## [Provided data]
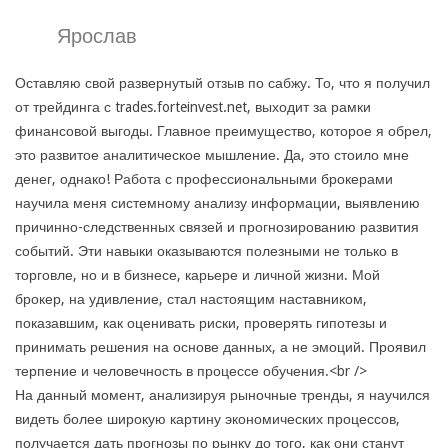
Ярослав
Оставляю свой развернутый отзыв по сабжу. То, что я получил
от трейдинга с trades.forteinvest.net, выходит за рамки
финансовой выгоды. Главное преимущество, которое я обрел,
это развитое аналитическое мышление. Да, это стоило мне
денег, однако! Работа с профессиональными брокерами
научила меня системному анализу информации, выявлению
причинно-следственных связей и прогнозированию развития
событий. Эти навыки оказываются полезными не только в
торговле, но и в бизнесе, карьере и личной жизни. Мой
брокер, на удивление, стал настоящим наставником,
показавшим, как оценивать риски, проверять гипотезы и
принимать решения на основе данных, а не эмоций. Проявил
терпение и человечность в процессе обучения.<br />
На данный момент, анализируя рыночные тренды, я научился
видеть более широкую картину экономических процессов,
получается дать прогнозы по рынку до того, как они станут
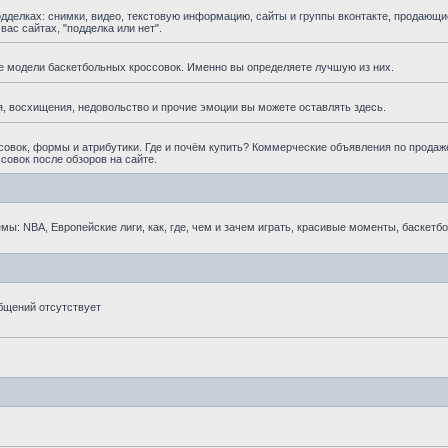
елках: снимки, видео, текстовую информацию, сайты и группы вконтакте, продающи
ас сайтах, "подделка или нет".
е модели баскетбольных кроссовок. Именно вы определяете лучшую из них.
, восхищения, недовольство и прочие эмоции вы можете оставлять здесь.
овок, формы и атрибутики. Где и почём купить? Коммерческие объявления по продаж
совок после обзоров на сайте.
ы: NBA, Европейские лиги, как, где, чем и зачем играть, красивые моменты, баскетб
бщений отсутствует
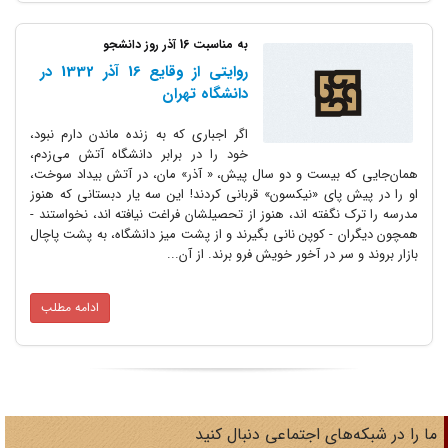
به مناسبت 16 آذر روز دانشجو
روایتی از وقایع 16 آذر 1332 در
دانشگاه تهران
اگر اجباری که به زنده ماندن دارم نبود،
خود را در برابر دانشگاه آتش می‌زدم،
 بیست و دو سال پیش، « آذر» مان، در آتش بیداد سوخت،
پای «نیکسون» قربانی کردند! این سه یار دبستانی که هنوز
نگفته اند، هنوز از تحصیلشان فراغت نیافته اند، نخواستند -
- کوپن نانی بگیرند و از پشت میز دانشگاه، به پشت پاچال
سر در آخور خویش فرو برند. از آن...
ادامه مطلب
های اجتماعی دنبال کنید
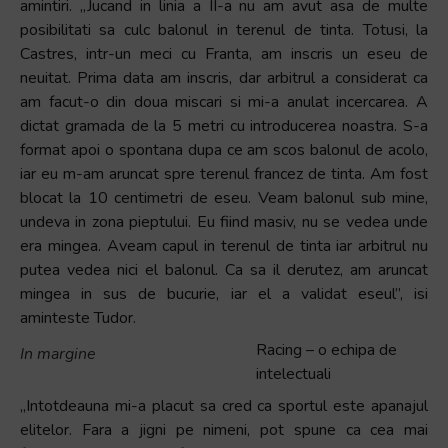
amintiri. „Jucand in linia a II-a nu am avut asa de multe
posibilitati sa culc balonul in terenul de tinta. Totusi, la
Castres, intr-un meci cu Franta, am inscris un eseu de
neuitat. Prima data am inscris, dar arbitrul a considerat ca
am facut-o din doua miscari si mi-a anulat incercarea. A
dictat gramada de la 5 metri cu introducerea noastra. S-a
format apoi o spontana dupa ce am scos balonul de acolo,
iar eu m-am aruncat spre terenul francez de tinta. Am fost
blocat la 10 centimetri de eseu. Veam balonul sub mine,
undeva in zona pieptului. Eu fiind masiv, nu se vedea unde
era mingea. Aveam capul in terenul de tinta iar arbitrul nu
putea vedea nici el balonul. Ca sa il derutez, am aruncat
mingea in sus de bucurie, iar el a validat eseul”, isi
aminteste Tudor.
Racing – o echipa de
In margine
intelectuali
„Intotdeauna mi-a placut sa cred ca sportul este apanajul
elitelor. Fara a jigni pe nimeni, pot spune ca cea mai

## [Requirement]
What are the lines above from the one with "دبستانی که هنوز" to the one with "intelectuali", both included? Reproduce them exactly, without pictures.

## [Response to the task]
پای «نیکسون» قربانی کردند! این سه یار دبستانی که هنوز
نگفته اند، هنوز از تحصیلشان فراغت نیافته اند، نخواستند -
- کوپن نانی بگیرند و از پشت میز دانشگاه، به پشت پاچال
سر در آخور خویش فرو برند. از آن...
ادامه مطلب
های اجتماعی دنبال کنید
amintiri. „Jucand in linia a II-a nu am avut asa de multe
posibilitati sa culc balonul in terenul de tinta. Totusi, la
Castres, intr-un meci cu Franta, am inscris un eseu de
neuitat. Prima data am inscris, dar arbitrul a considerat ca
am facut-o din doua miscari si mi-a anulat incercarea. A
dictat gramada de la 5 metri cu introducerea noastra. S-a
format apoi o spontana dupa ce am scos balonul de acolo,
iar eu m-am aruncat spre terenul francez de tinta. Am fost
blocat la 10 centimetri de eseu. Veam balonul sub mine,
undeva in zona pieptului. Eu fiind masiv, nu se vedea unde
era mingea. Aveam capul in terenul de tinta iar arbitrul nu
putea vedea nici el balonul. Ca sa il derutez, am aruncat
mingea in sus de bucurie, iar el a validat eseul”, isi
aminteste Tudor.
Racing – o echipa de
In margine
intelectuali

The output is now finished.